Dame Kiri Te Kanawa turns 70 today, and she is spending her birthday night on London’s Royal Opera House stage performing in the first opera she saw at Covent Garden (forty years ago, starring Luciano Pavarotti and Dame Joan Sutherland), Donizetti’s farce La Fille du Regiment, in which she has been playing the Duchesse de Crackentorp. She has told British broadcaster ITV that the cameo will be her last role—the voice is fine but the knees are going.

“It’s a small part so it’s not going to take up too much of my energy, apart from my knees,” she said. “My knees don’t like the stage at all now.

“There’s relief that the pressure is off.

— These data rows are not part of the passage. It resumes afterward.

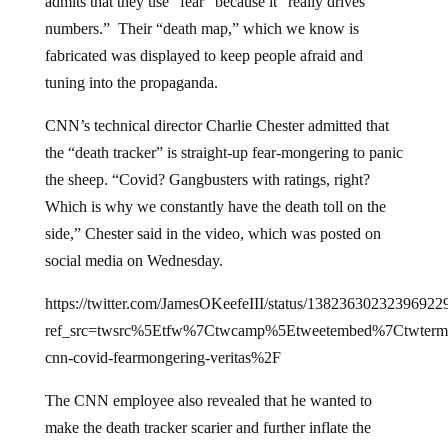
admits that they use “fear” because it “really drives
numbers.” Their “death map,” which we know is
fabricated was displayed to keep people afraid and
tuning into the propaganda.
CNN’s technical director Charlie Chester admitted that
the “death tracker” is straight-up fear-mongering to panic
the sheep. “Covid? Gangbusters with ratings, right?
Which is why we constantly have the death toll on the
side,” Chester said in the video, which was posted on
social media on Wednesday.
https://twitter.com/JamesOKeefeIII/status/13823630232396922
ref_src=twsrc%5Etfw%7Ctwcamp%5Etweetembed%7Ctwte
cnn-covid-fearmongering-veritas%2F
The CNN employee also revealed that he wanted to
make the death tracker scarier and further inflate the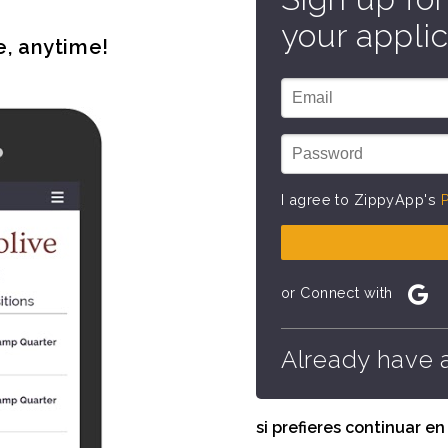
your applic
e, anytime!
I agree to ZippyApp's
P
or Connect with
Already have 
si prefieres continuar e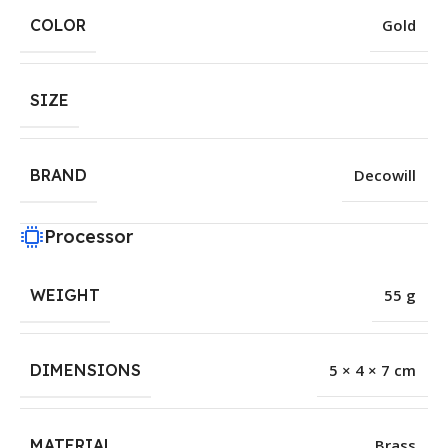
COLOR
Gold
SIZE
BRAND
Decowill
Processor
WEIGHT
55 g
DIMENSIONS
5 × 4 × 7 cm
MATERIAL
Brass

It’s a very, very high energy job and a lot is expected of you–you’re really expected to do … more than you can cope with sometimes.”

After making her professional debut in 1968 on Mozart’s The Magic Flute, Te Kanawa became an international sensation in 1971 on the strength of her dazzling performance as the Countess in another Mozart opera, The Marriage of Figaro, first with the Santa Fe Opera in New Mexcio in July 1971 and, on December 1, 1971, at Covent Garden. Almost a half-century since she first appeared on stage, Dame Kiri is regarded as the epitome of grace and dignity as a performer, much as her warm lyric soprano voice brooks few comparisons in her time for its soulful expressiveness, rich tone and her impeccable phrasing.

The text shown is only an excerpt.